The wedding, rumoured to have cost over £3 million, was held at the Peltz’s £79m oceanfront estate in Palm Beach in Florida. The guest list was suitably filled with A-List names; Peltz wore a white Valentino dress with controversial Versace platforms; Victoria Beckham almost outdressed the bride and the couple sold the rights to their wedding photos to Vogue.
Over the last few years, Brooklyn Beckham has excelled in the category of celebrity (yet failed in his pursuits as a chef and photographer). Despite only dating Nicola for two years, he reportedly has six tattoos dedicated to his girlfriend including; her mother’s rosary beads tattooed on his hand, a love letter from her reproduced (in full) on the back of his neck, her name, her eyes, and her deceased grandmother’s name (a personal favourite). This is top tier celebrity behaviour.
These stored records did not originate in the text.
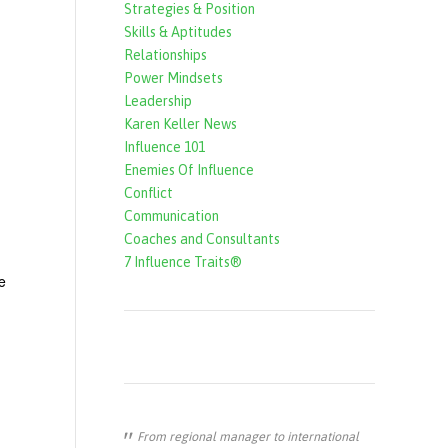
Strategies & Position
f
Skills & Aptitudes
o
Relationships
r
Power Mindsets
Leadership
m
Karen Keller News
Influence 101
Enemies Of Influence
Conflict
Communication
Coaches and Consultants
7 Influence Traits®
e
From regional manager to international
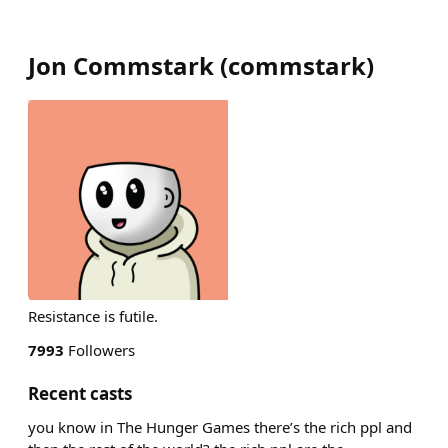
Jon Commstark
(
commstark
)
Resistance is futile.
7993
Followers
Recent casts
you know in The Hunger Games there’s the rich ppl and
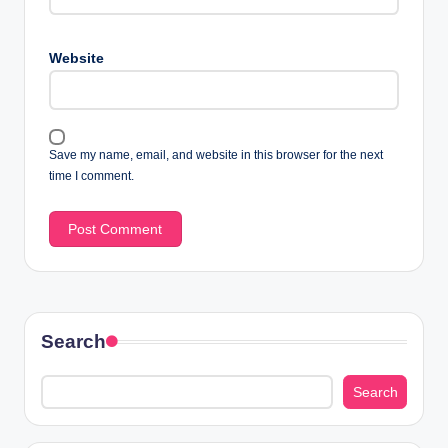
Website
Save my name, email, and website in this browser for the next
time I comment.
Search
Search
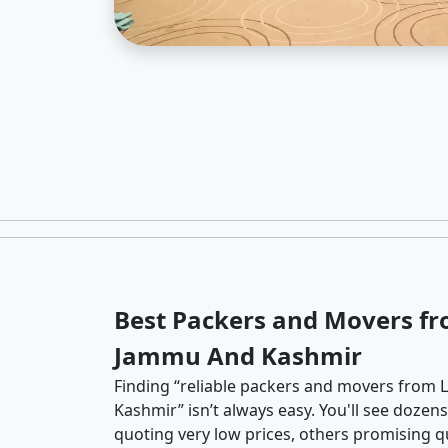
Best Packers and Movers fr
Jammu And Kashmir
Finding “reliable packers and movers from 
Kashmir” isn’t always easy. You'll see doze
quoting very low prices, others promising qu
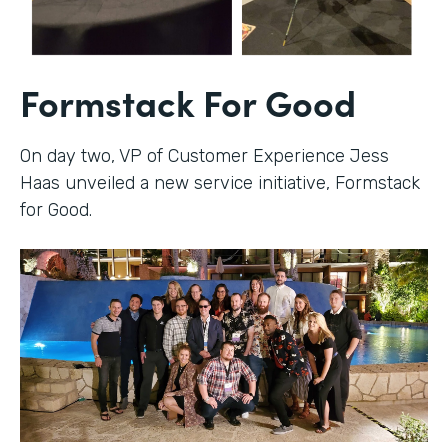
Formstack For Good
On day two, VP of Customer Experience Jess
Haas unveiled a new service initiative, Formstack
for Good.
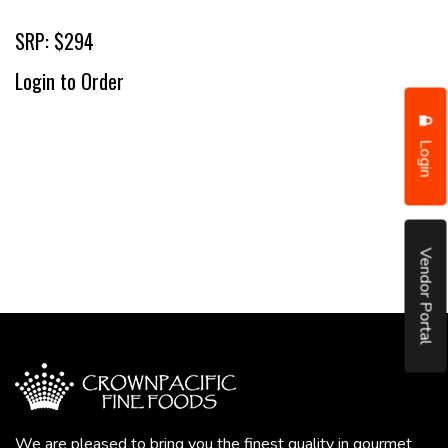
SRP: $294
Login to Order
Login
Vendor Portal
We are pleased to bring you the finest quality in gourmet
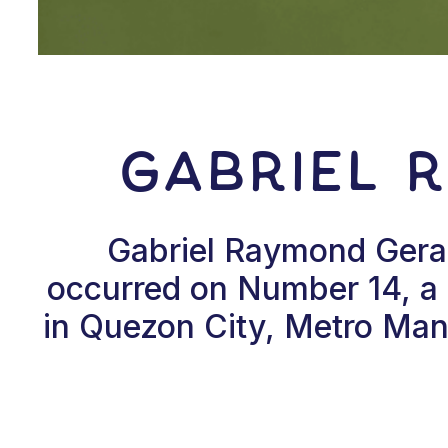
Gabriel 
Gabriel Raymond Gerald
occurred on Number 14, a p
in Quezon City, Metro Mani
In a world where former comedian and actor Volodymyr Zelensky is president of Ukraine, Arnold Schwarzenegger was Governor of California, Donald Trump was a reality television star and Ronald Reagan starred in 50 films before becoming US president, it is impossible to say that politics and celebrity should be kept separate. But off the back of a pandemic and in the midst of a war, pointless, extravagant and ridiculous celebrities are exactly what the world needs right now.
Celebrities exist to provide entertainment and escapism, there are thousands of other people to look to (journalists, academics, experts) for opinions or information on politics and current affairs. Celebrities are good at looking good and acting badly — and when they do it right they make the world (particularly the internet) a more interesting place.
To quote the current queen of the rich and famous, Julia Fox, “Celebrities are not that f***ing important. You can tell us about your stupid f***ing date. We’re in a pandemic. Give people something to talk about. Do your f***ing service, do your job.”